Over the course of a couple of visits we did the majority of routes on Disco, and were quite surprised to bump into other climbers on each visit, including this team of four local young women.

Helen shared her birthday cake, prompting the slightly impertinent question of “which Birthday?” followed by the highly gratifying oohs of amazement, and the declaration that she was “an inspiration”. Any impertinence instantly forgiven! Helen was, indeed, crushing – Saturday Night Fever, 6a

Do The Hustle, 5c

Sector Techno, to the right, is also really good. Here’s Helen on the well-named Ecstasy Aréte, 6a+ (okay, should have been Ecstasy Corner then Aréte)

Love Parade, immediately right, gets 6c in one source, perhaps the only route I’ve done that actually felt soft touch (gets a more realistic 6b elsewhere). Further right there’s a route with our name on it…

… it was just missing a “Rock”. That’s easily fixed:

Great name aside, this was possibly my favourite route of the trip so far – unlikely looking from below, the couple of roofs are crossed on big holds.

Also managed All About The Bass, 6c (maybe +) but got shut down on DJ Gluesalot, 6c+/7a

Disco and Techno get shade from around 3pm (in late October – very welcome on our visit) with the rest of the crag bathed in the golden-hour evening rays…

Pomegranates aplenty…

If you turn left (east) rather than right when you drop down to crag level, you reach Sector Baby Doll, and then Emilio and ultimately Besa – and miles more untouched rock all the way to Albania…

These get morning sun and then welcome shade from early afternoon. The eponymous Baby Doll, 6a+, is decent but stiff

… as are Medjvedic and Winnie l’Ourson, both 6a+ (seems to be about my comfort zone hereabouts!)

The lower Cijevna Canyon crags are accessed from below (who’d have thought it?) and although you’re only a few hundred metres away from the Lovka climbing as the crow flies, it’s about a 20mins drive. In the photo below you can see the Lovka line of crags along the top of the escarpment, and below the rather unimaginatively named Grey, Left and Right Walls.

Grey Wall (we seem to be climbing on quite a number of similarly named sectors in the Balkans – sadly because they’re the ones with easy enough routes!) has 8 routes in the 5 to 6b range. We did Sarajevski Malboro, 5c, and a couple of the 6a/+s – okay rather than awesome.

Over on Left Wall, Sir Nicholas Cake, 6b, was a fun flake/crack and First Steps, 4+, made for an enjoyable outing in contrast to the surrounding steepness.

… and spotted one of my favourite route names (sadly beyond my pay grade!)

Here’s a lovely sunset to finish…

… the parking at Lovka gives a fine spot for a sundowner (beers courtesy of the Akademija craft brewery in Podgorica).

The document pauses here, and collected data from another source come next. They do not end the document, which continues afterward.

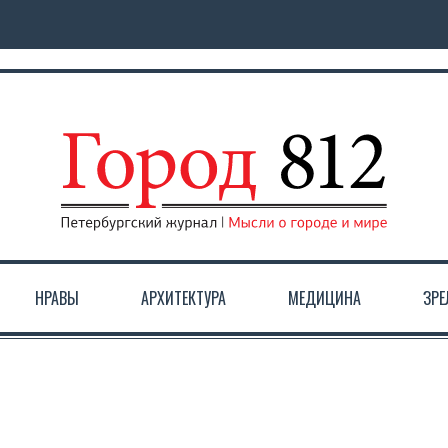
НРАВЫ
АРХИТЕКТУРА
МЕДИЦИНА
ЗР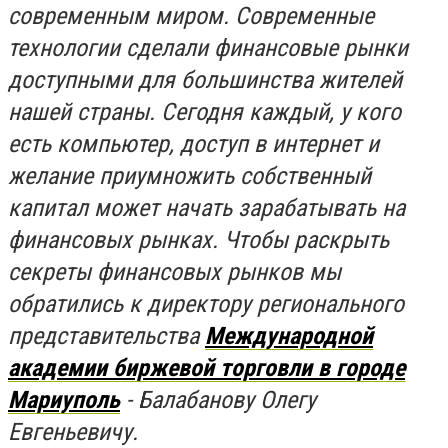
современным миром. Современные
технологии сделали финансовые рынки
доступными для большинства жителей
нашей страны. Сегодня каждый, у кого
есть компьютер, доступ в интернет и
желание приумножить собственный
капитал может начать зарабатывать на
финансовых рынках. Чтобы раскрыть
секреты финансовых рынков мы
обратились к директору регионального
представительства
Международной
академии биржевой торговли в городе
Мариуполь
- Балабанову Олегу
Евгеньевичу.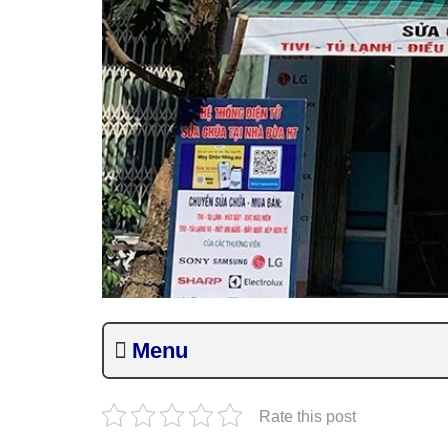
Menu
Rate this post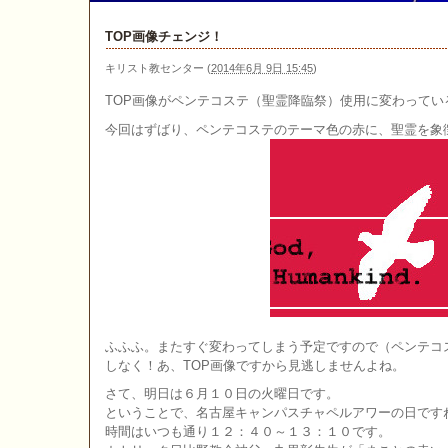
TOP画像チェンジ！
キリスト教センター
(
2014年6月 9日 15:45
)
TOP画像がペンテコステ（聖霊降臨祭）使用に変わってい
今回はずばり、ペンテコステのテーマ色の赤に、聖霊を象
ふふふ。またすぐ変わってしまう予定ですので（ペンテコ
しなく！あ、TOP画像ですから見逃しませんよね。
さて、明日は６月１０日の火曜日です。
ということで、名古屋キャンパスチャペルアワーの日です
時間はいつも通り１２：４０～１３：１０です。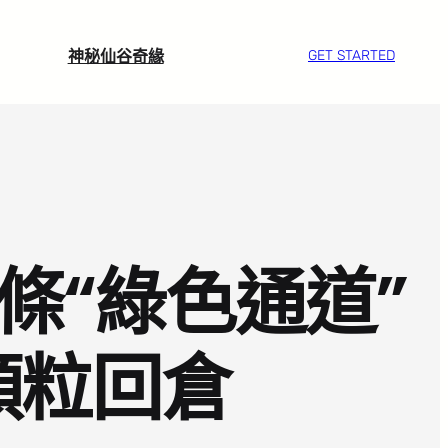
神秘仙谷奇緣
GET STARTED
4條“綠色通道”
顆粒回倉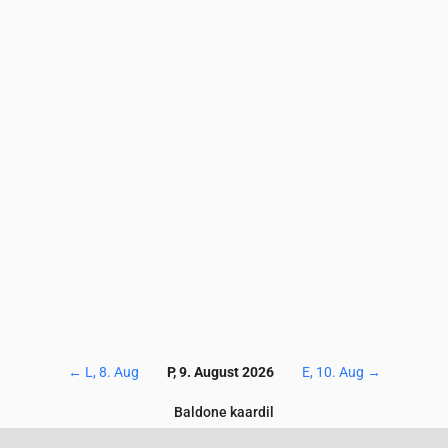
6.1
6.6
5.6
5.2
5.6
5.3
4.8
4.6
4.7
4.5
9.4
9.5
9.2
9.6
9
8.9
8.6
8.3
8.3
7.2
45
42
43
49
56
59
64
67
69
73
3.9
4.3
5.4
5.6
4.5
3.8
3.2
2.1
1.8
2
0.4
0.5
0.6
0.7
0.8
0.7
0.6
0.5
0.5
0.5
1
130
132
139
152
150
145
143
142
142
14
←
L, 8. Aug
P, 9. August 2026
E, 10. Aug
→
Baldone kaardil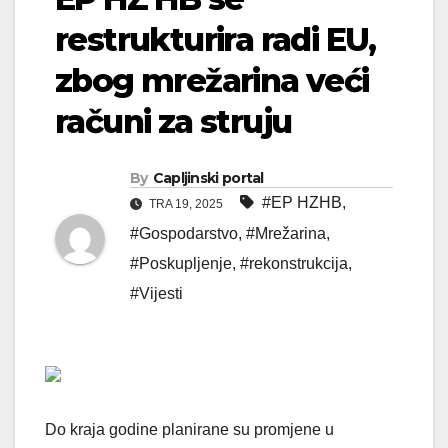
restrukturira radi EU,
zbog mrežarina veći
računi za struju
By
Capljinski portal
#EP HZHB
,
TRA 19, 2025
#Gospodarstvo
,
#Mrežarina
,
#Poskupljenje
,
#rekonstrukcija
,
#Vijesti
Do kraja godine planirane su promjene u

Finally, a foot note about driving from the Smokovac area (where we found it convenient to base ourselves at Autocamp Titograd) to Lovka. Google Maps will try to take you via the middle of Podgorica, which goes through a congested and somewhat deprived area. We found it much more pleasant to route via the M4 (see map below). Also, it’s better to take the first left turn when heading up to Lovka (again, Google doesn’t know this exists!) – looks steep and potholed to start with but soon settles down to decent tarmac with a line down the middle for the most part.